Rendered page images:

┌────────

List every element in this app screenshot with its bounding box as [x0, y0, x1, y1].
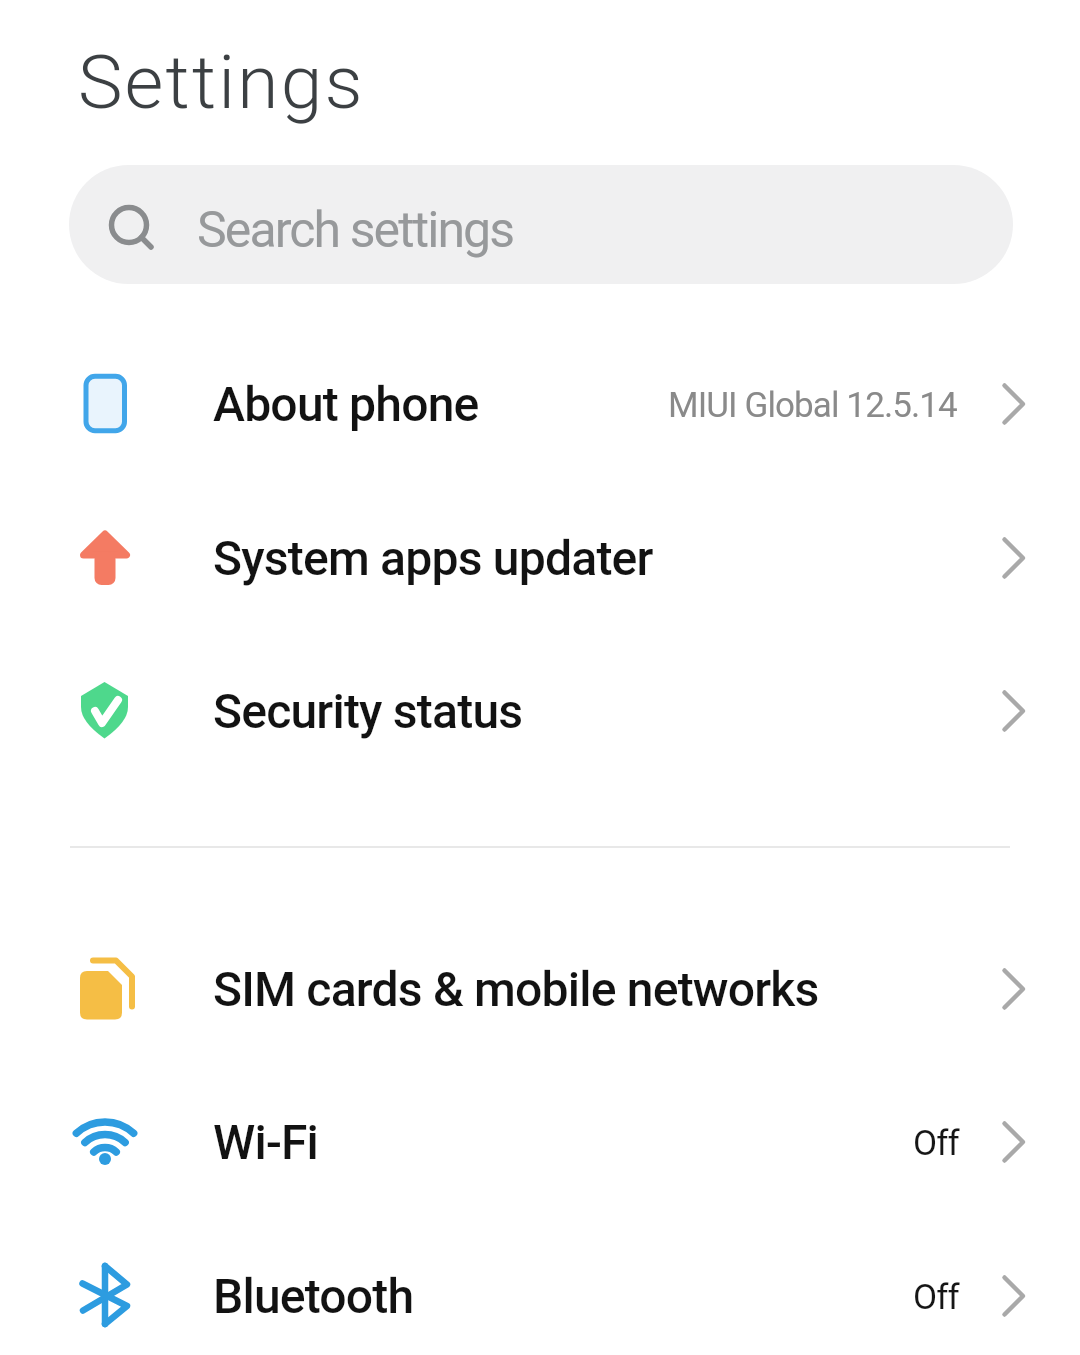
staticText: Settings [78, 38, 365, 126]
button[interactable]: SIM cards & mobile networks [0, 912, 1080, 1065]
button[interactable]: Search settings [69, 165, 1013, 284]
button[interactable]: Security status [0, 634, 1080, 787]
staticText: Wi-Fi [213, 1114, 318, 1170]
staticText: Off [913, 1277, 959, 1318]
staticText: Security status [213, 683, 523, 739]
staticText: Search settings [197, 201, 514, 260]
staticText: MIUI Global 12.5.14 [668, 385, 957, 426]
button[interactable]: Bluetooth [0, 1219, 1080, 1355]
staticText: Bluetooth [213, 1268, 414, 1324]
staticText: System apps updater [213, 530, 653, 586]
button[interactable]: System apps updater [0, 481, 1080, 634]
staticText: Off [913, 1123, 959, 1164]
button[interactable]: Wi-Fi [0, 1065, 1080, 1218]
staticText: SIM cards & mobile networks [213, 961, 819, 1017]
button[interactable]: About phone [0, 327, 1080, 480]
staticText: About phone [213, 376, 479, 432]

└────────

Task: Could you output all of the records exactly, without their pictures?

Output for this exercise:
List every element in this app screenshot with its bounding box as [x0, y0, x1, y1].
staticText: Settings [78, 38, 365, 126]
button[interactable]: SIM cards & mobile networks [0, 912, 1080, 1065]
button[interactable]: Search settings [69, 165, 1013, 284]
button[interactable]: Security status [0, 634, 1080, 787]
staticText: Wi-Fi [213, 1114, 318, 1170]
staticText: Off [913, 1277, 959, 1318]
staticText: Security status [213, 683, 523, 739]
staticText: Search settings [197, 201, 514, 260]
staticText: MIUI Global 12.5.14 [668, 385, 957, 426]
button[interactable]: Bluetooth [0, 1219, 1080, 1355]
staticText: Bluetooth [213, 1268, 414, 1324]
staticText: System apps updater [213, 530, 653, 586]
button[interactable]: System apps updater [0, 481, 1080, 634]
staticText: Off [913, 1123, 959, 1164]
button[interactable]: Wi-Fi [0, 1065, 1080, 1218]
staticText: SIM cards & mobile networks [213, 961, 819, 1017]
button[interactable]: About phone [0, 327, 1080, 480]
staticText: About phone [213, 376, 479, 432]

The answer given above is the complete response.